Assignment
Return a copy of every line in the records that includes the word "модерн".

Provided material
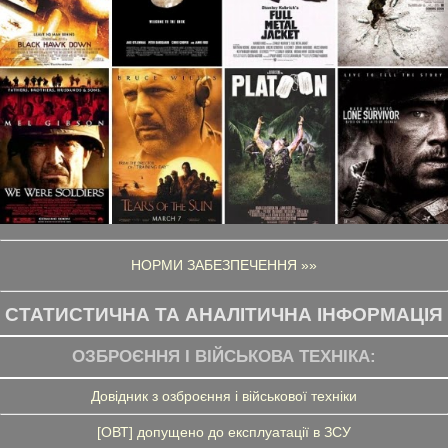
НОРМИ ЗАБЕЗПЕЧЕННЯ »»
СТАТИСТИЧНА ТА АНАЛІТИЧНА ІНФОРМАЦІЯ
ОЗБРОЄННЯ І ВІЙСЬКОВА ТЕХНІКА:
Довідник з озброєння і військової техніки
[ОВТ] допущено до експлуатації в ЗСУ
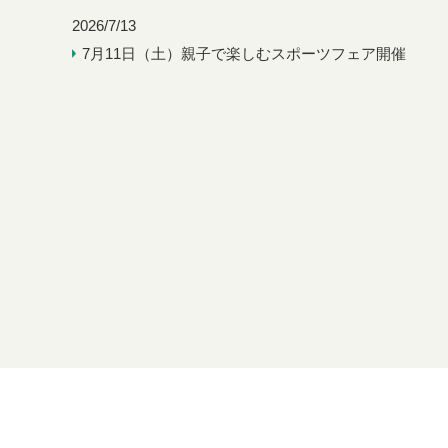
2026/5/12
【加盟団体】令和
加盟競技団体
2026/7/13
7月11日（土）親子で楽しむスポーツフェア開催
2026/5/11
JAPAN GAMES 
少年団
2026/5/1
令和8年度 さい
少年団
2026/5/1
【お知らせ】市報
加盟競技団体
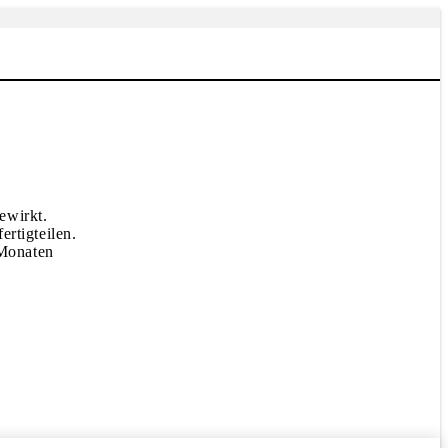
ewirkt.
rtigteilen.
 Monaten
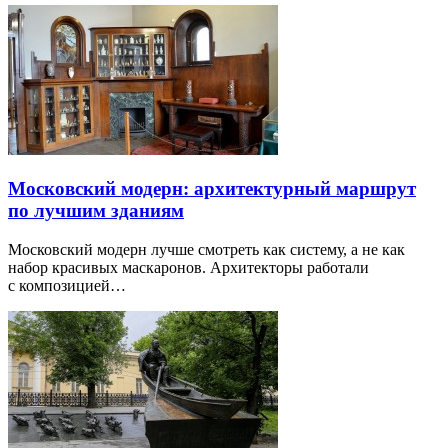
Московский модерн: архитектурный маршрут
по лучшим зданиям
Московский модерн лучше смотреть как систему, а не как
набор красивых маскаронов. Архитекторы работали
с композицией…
==
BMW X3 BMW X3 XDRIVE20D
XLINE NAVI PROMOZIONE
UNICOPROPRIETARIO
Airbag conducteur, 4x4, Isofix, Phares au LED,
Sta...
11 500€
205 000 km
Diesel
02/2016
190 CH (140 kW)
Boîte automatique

Result for this task
Московский модерн: архитектурный маршрут
Московский модерн лучше смотреть как систему, а не как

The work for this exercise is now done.